WHAT YOU NEED TO DO>
Return the full set of entries below exactly, leaving every image out.
** Opening DATA TO PROCESS block **
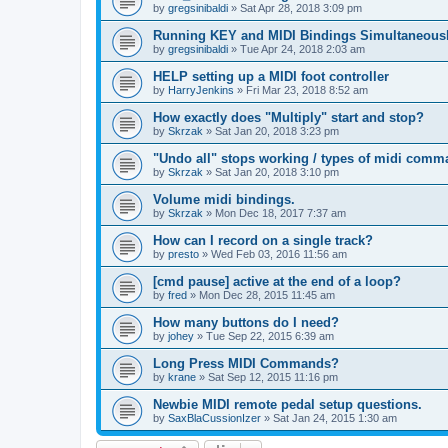
by
gregsinibaldi
»
Sat Apr 28, 2018 3:09 pm
Running KEY and MIDI Bindings Simultaneous
by
gregsinibaldi
»
Tue Apr 24, 2018 2:03 am
HELP setting up a MIDI foot controller
by
HarryJenkins
»
Fri Mar 23, 2018 8:52 am
How exactly does "Multiply" start and stop?
by
Skrzak
»
Sat Jan 20, 2018 3:23 pm
"Undo all" stops working / types of midi comm
by
Skrzak
»
Sat Jan 20, 2018 3:10 pm
Volume midi bindings.
by
Skrzak
»
Mon Dec 18, 2017 7:37 am
How can I record on a single track?
by
presto
»
Wed Feb 03, 2016 11:56 am
[cmd pause] active at the end of a loop?
by
fred
»
Mon Dec 28, 2015 11:45 am
How many buttons do I need?
by
johey
»
Tue Sep 22, 2015 6:39 am
Long Press MIDI Commands?
by
krane
»
Sat Sep 12, 2015 11:16 pm
Newbie MIDI remote pedal setup questions.
by
SaxBlaCussionIzer
»
Sat Jan 24, 2015 1:30 am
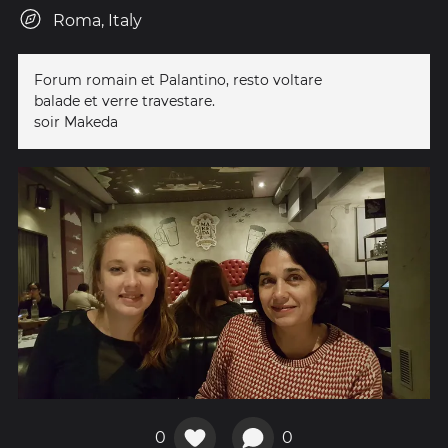
Roma, Italy
Forum romain et Palantino, resto voltare
balade et verre travestare.
soir Makeda
0
0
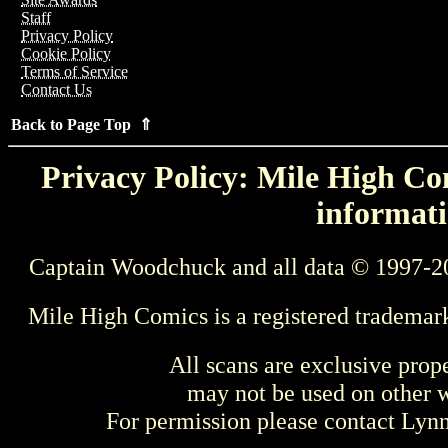
Staff
Privacy Policy
Cookie Policy
Terms of Service
Contact Us
Back to Page Top ⇑
Privacy Policy: Mile High Com
informati
Captain Woodchuck and all data © 1997-2
Mile High Comics is a registered trademar
All scans are exclusive prop
may not be used on other w
For permission please contact Ly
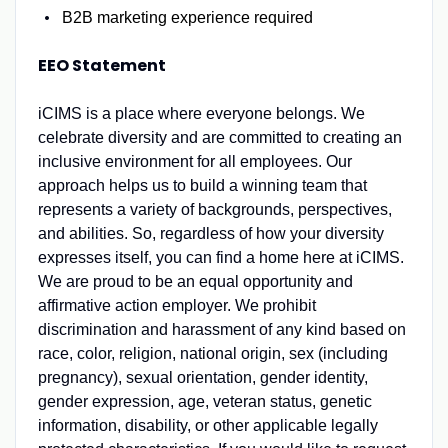
B2B marketing experience required
EEO Statement
iCIMS is a place where everyone belongs. We
celebrate diversity and are committed to creating an
inclusive environment for all employees. Our
approach helps us to build a winning team that
represents a variety of backgrounds, perspectives,
and abilities. So, regardless of how your diversity
expresses itself, you can find a home here at iCIMS.
We are proud to be an equal opportunity and
affirmative action employer. We prohibit
discrimination and harassment of any kind based on
race, color, religion, national origin, sex (including
pregnancy), sexual orientation, gender identity,
gender expression, age, veteran status, genetic
information, disability, or other applicable legally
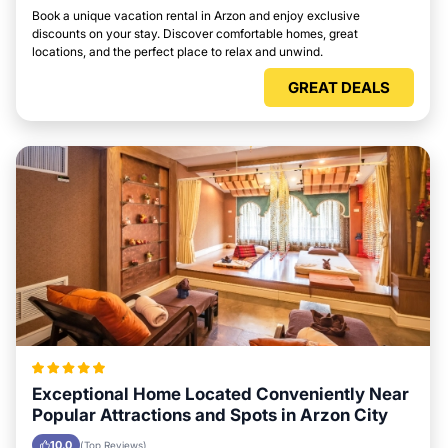
Book a unique vacation rental in Arzon and enjoy exclusive
discounts on your stay. Discover comfortable homes, great
locations, and the perfect place to relax and unwind.
GREAT DEALS
Exceptional Home Located Conveniently Near
Popular Attractions and Spots in Arzon City
10.0
(Top Reviews)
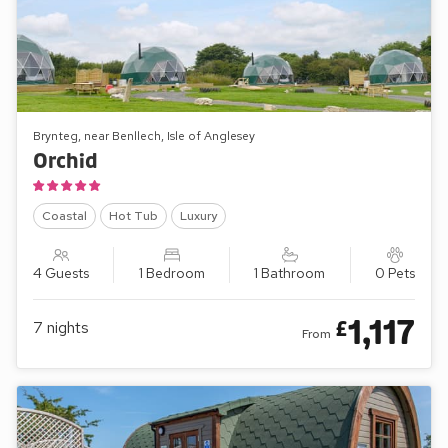
Brynteg, near Benllech, Isle of Anglesey
Orchid
Coastal
Hot Tub
Luxury
4 Guests
1 Bedroom
1 Bathroom
0 Pets
1,117
£
7
nights
From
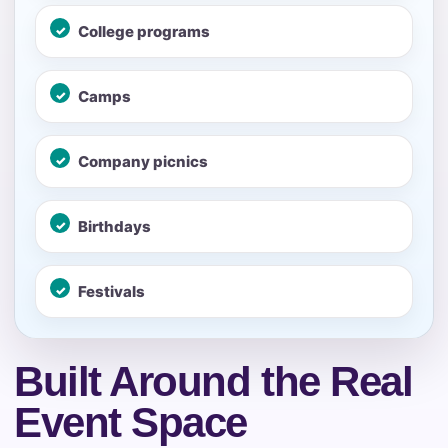
No items selected yet. Click “Add to Quote” on any
College programs
page item or package.
Call 844-PARTY-HQ
Clear selections
Camps
Name
Company picnics
Birthdays
E-Mail
Festivals
Built Around the Real
Phone
Event Space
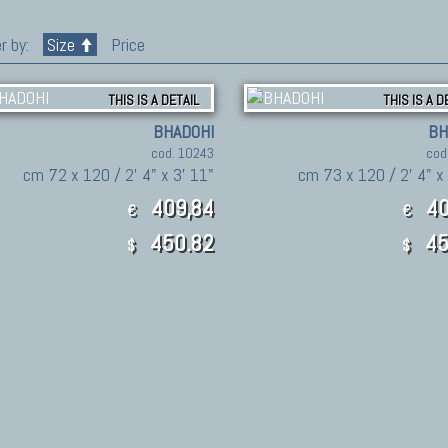
r by:
Size
Price
THIS IS A DETAIL
THIS IS A D
BHADOHI
BH
cod. 10243
cod
cm 72 x 120 / 2' 4" x 3' 11"
cm 73 x 120 / 2' 4" x
409,84
40
€
€
450.82
45
$
$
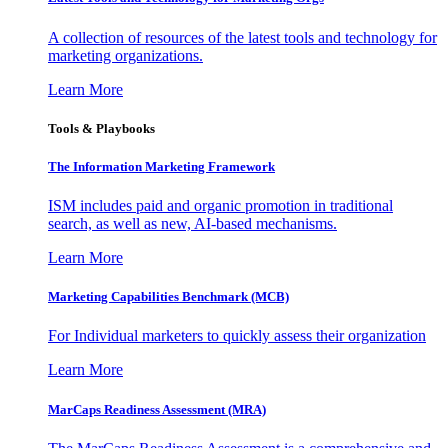
A collection of resources of the latest tools and technology for
marketing organizations.
Learn More
Tools & Playbooks
The Information
Marketing Framework
ISM includes paid and organic promotion in traditional
search, as well as new, AI-based mechanisms.
Learn More
Marketing Capabilities Benchmark (MCB)
For Individual marketers to quickly assess their organization
Learn More
MarCaps Readiness Assessment (MRA)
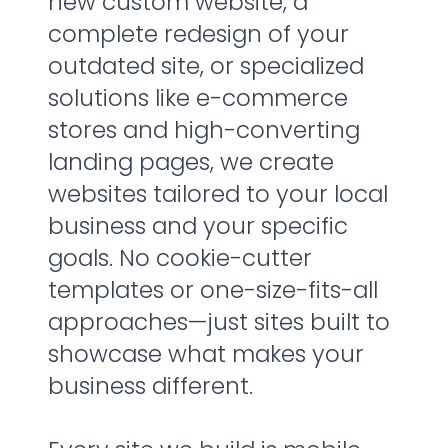
new custom website, a
complete redesign of your
outdated site, or specialized
solutions like e-commerce
stores and high-converting
landing pages, we create
websites tailored to your local
business and your specific
goals. No cookie-cutter
templates or one-size-fits-all
approaches—just sites built to
showcase what makes your
business different.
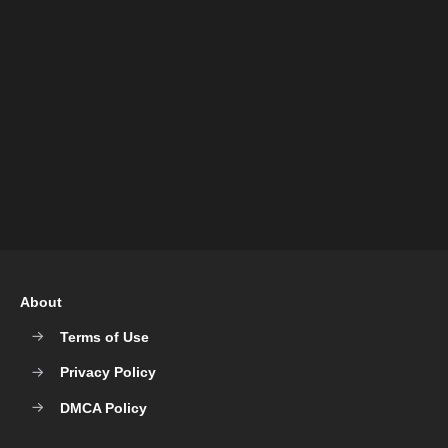
About
Terms of Use
Privacy Policy
DMCA Policy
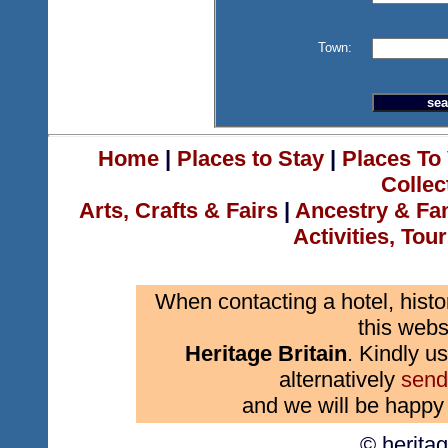
Town:
Home
|
Places to Stay
|
Places To 
Collec
Arts, Crafts & Fairs
|
Ancestry & Fa
Activities, Tou
When contacting a hotel, histo
this webs
Heritage Britain
. Kindly us
alternatively
send
and we will be happy 
© herita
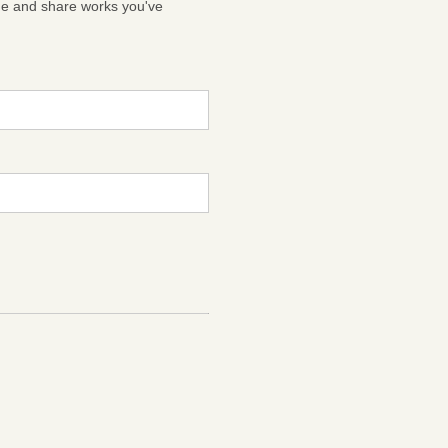
ge and share works you've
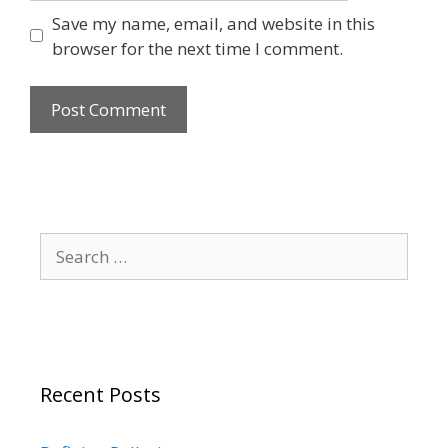
Save my name, email, and website in this
browser for the next time I comment.
Search
for:
Recent Posts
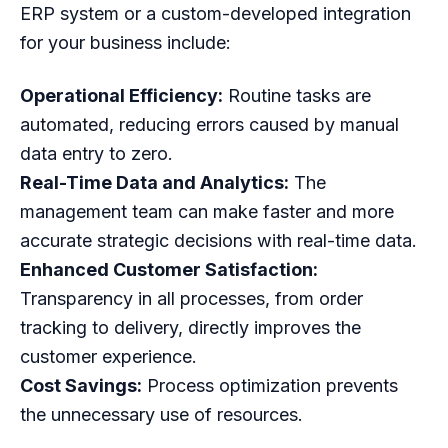
ERP system or a custom-developed integration
for your business include:
Operational Efficiency:
Routine tasks are
automated, reducing errors caused by manual
data entry to zero.
Real-Time Data and Analytics:
The
management team can make faster and more
accurate strategic decisions with real-time data.
Enhanced Customer Satisfaction:
Transparency in all processes, from order
tracking to delivery, directly improves the
customer experience.
Cost Savings:
Process optimization prevents
the unnecessary use of resources.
** Closing DATA TO PROCESS block **
RESULT FOR THIS EXERCISE>
by
gregsinibaldi
»
Sat Apr 28, 2018 3:09 pm
Running KEY and MIDI Bindings Simultaneous
by
gregsinibaldi
»
Tue Apr 24, 2018 2:03 am
HELP setting up a MIDI foot controller
by
HarryJenkins
»
Fri Mar 23, 2018 8:52 am
How exactly does "Multiply" start and stop?
by
Skrzak
»
Sat Jan 20, 2018 3:23 pm
"Undo all" stops working / types of midi comm
by
Skrzak
»
Sat Jan 20, 2018 3:10 pm
Volume midi bindings.
by
Skrzak
»
Mon Dec 18, 2017 7:37 am
How can I record on a single track?
by
presto
»
Wed Feb 03, 2016 11:56 am
[cmd pause] active at the end of a loop?
by
fred
»
Mon Dec 28, 2015 11:45 am
How many buttons do I need?
by
johey
»
Tue Sep 22, 2015 6:39 am
Long Press MIDI Commands?
by
krane
»
Sat Sep 12, 2015 11:16 pm
Newbie MIDI remote pedal setup questions.
by
SaxBlaCussionIzer
»
Sat Jan 24, 2015 1:30 am
Roma, Italy
Forum romain et Palantino, resto voltare
balade et verre travestare.
soir Makeda
0
0
Staff
Privacy Policy
Cookie Policy
Terms of Service
Contact Us
Back to Page Top ⇑
Privacy Policy: Mile High Com
informati
Captain Woodchuck and all data © 1997-2
Mile High Comics is a registered trademar
All scans are exclusive prop
may not be used on other w
For permission please contact Ly
B2B marketing experience required
EEO Statement
iCIMS is a place where everyone belongs. We
celebrate diversity and are committed to creating an
inclusive environment for all employees. Our
approach helps us to build a winning team that
represents a variety of backgrounds, perspectives,
and abilities. So, regardless of how your diversity
expresses itself, you can find a home here at iCIMS.
We are proud to be an equal opportunity and
affirmative action employer. We prohibit
discrimination and harassment of any kind based on
race, color, religion, national origin, sex (including
pregnancy), sexual orientation, gender identity,
gender expression, age, veteran status, genetic
information, disability, or other applicable legally
Book a unique vacation rental in Arzon and enjoy exclusive
discounts on your stay. Discover comfortable homes, great
locations, and the perfect place to relax and unwind.
GREAT DEALS
Exceptional Home Located Conveniently Near
Popular Attractions and Spots in Arzon City
10.0
(Top Reviews)
Brynteg, near Benllech, Isle of Anglesey
Orchid
Coastal
Hot Tub
Luxury
4 Guests
1 Bedroom
1 Bathroom
0 Pets
1,117
£
7
nights
From
No items selected yet. Click “Add to Quote” on any
College programs
page item or package.
Call 844-PARTY-HQ
Clear selections
Camps
Name
Company picnics
Birthdays
E-Mail
Festivals
Built Around the Real
Phone
Event Space
r by:
Size
Price
THIS IS A DETAIL
THIS IS A D
BHADOHI
BH
cod. 10243
cod
cm 72 x 120 / 2' 4" x 3' 11"
cm 73 x 120 / 2' 4" x
409,84
40
€
€
450.82
45
$
$
A collection of resources of the latest tools and technology for
marketing organizations.
Learn More
Tools & Playbooks
The Information
Marketing Framework
ISM includes paid and organic promotion in traditional
search, as well as new, AI-based mechanisms.
Learn More
Marketing Capabilities Benchmark (MCB)
For Individual marketers to quickly assess their organization
Learn More
MarCaps Readiness Assessment (MRA)
new custom website, a
complete redesign of your
outdated site, or specialized
solutions like e-commerce
stores and high-converting
landing pages, we create
websites tailored to your local
business and your specific
goals. No cookie-cutter
templates or one-size-fits-all
approaches—just sites built to
showcase what makes your
business different.
About
Terms of Use
Privacy Policy
DMCA Policy
Town:
Home
|
Places to Stay
|
Places To 
Collec
Arts, Crafts & Fairs
|
Ancestry & Fa
Activities, Tou
When contacting a hotel, histo
this webs
Heritage Britain
. Kindly us
alternatively
send
and we will be happy 
© herita
ge and share works you've
Save my name, email, and website in this
browser for the next time I comment.
Search
for:
Recent Posts
ERP system or a custom-developed integration
for your business include:
Operational Efficiency:
Routine tasks are
automated, reducing errors caused by manual
data entry to zero.
Real-Time Data and Analytics:
The
management team can make faster and more
accurate strategic decisions with real-time data.
Enhanced Customer Satisfaction:
Transparency in all processes, from order
tracking to delivery, directly improves the
customer experience.
Cost Savings:
Process optimization prevents
the unnecessary use of resources.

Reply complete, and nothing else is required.